_THE TASK_
The required output is the exact run of lines in the listing below from the line holding "Do You Know" through the line holding "51 (2008): Knygotyra", with no pictures.
===== DATA SHOWN
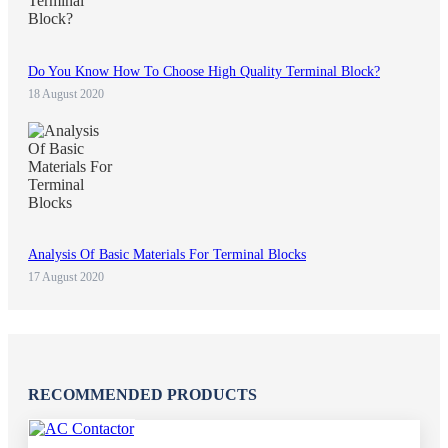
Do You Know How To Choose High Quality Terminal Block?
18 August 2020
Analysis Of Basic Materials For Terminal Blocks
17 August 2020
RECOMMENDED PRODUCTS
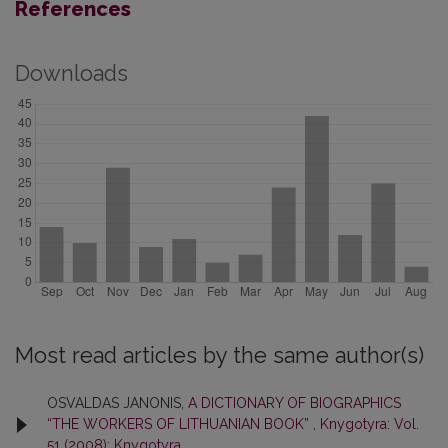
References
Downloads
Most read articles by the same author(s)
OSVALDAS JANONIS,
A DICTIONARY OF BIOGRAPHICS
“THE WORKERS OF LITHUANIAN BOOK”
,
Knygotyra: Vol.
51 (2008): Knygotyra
==========
===== DATA SHOWN
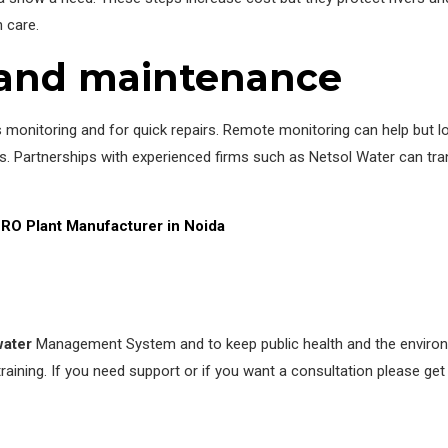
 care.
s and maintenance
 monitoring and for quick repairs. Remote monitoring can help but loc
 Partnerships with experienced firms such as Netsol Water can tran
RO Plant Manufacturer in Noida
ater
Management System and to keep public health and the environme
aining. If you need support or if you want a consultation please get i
==========
===== DATA SHOWN
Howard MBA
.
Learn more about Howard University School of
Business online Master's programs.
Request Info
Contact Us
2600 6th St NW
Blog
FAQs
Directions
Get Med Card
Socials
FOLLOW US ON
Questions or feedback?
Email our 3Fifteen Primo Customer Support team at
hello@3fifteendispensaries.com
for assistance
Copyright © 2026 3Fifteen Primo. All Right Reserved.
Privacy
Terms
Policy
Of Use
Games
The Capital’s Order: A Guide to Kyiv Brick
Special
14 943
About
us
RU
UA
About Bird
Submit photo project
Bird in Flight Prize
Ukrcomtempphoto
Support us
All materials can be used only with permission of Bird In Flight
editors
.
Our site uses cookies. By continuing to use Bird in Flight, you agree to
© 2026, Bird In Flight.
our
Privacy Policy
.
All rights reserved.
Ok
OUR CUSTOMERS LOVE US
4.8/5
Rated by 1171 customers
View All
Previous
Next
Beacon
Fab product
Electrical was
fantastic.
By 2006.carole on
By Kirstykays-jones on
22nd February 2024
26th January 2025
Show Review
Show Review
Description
==========
_PROBLEM SOLUTION_
Do You Know How To Choose High Quality Terminal Block?
18 August 2020
Analysis Of Basic Materials For Terminal Blocks
17 August 2020
RECOMMENDED PRODUCTS
References
Downloads
Most read articles by the same author(s)
OSVALDAS JANONIS,
A DICTIONARY OF BIOGRAPHICS
“THE WORKERS OF LITHUANIAN BOOK”
,
Knygotyra: Vol.
51 (2008): Knygotyra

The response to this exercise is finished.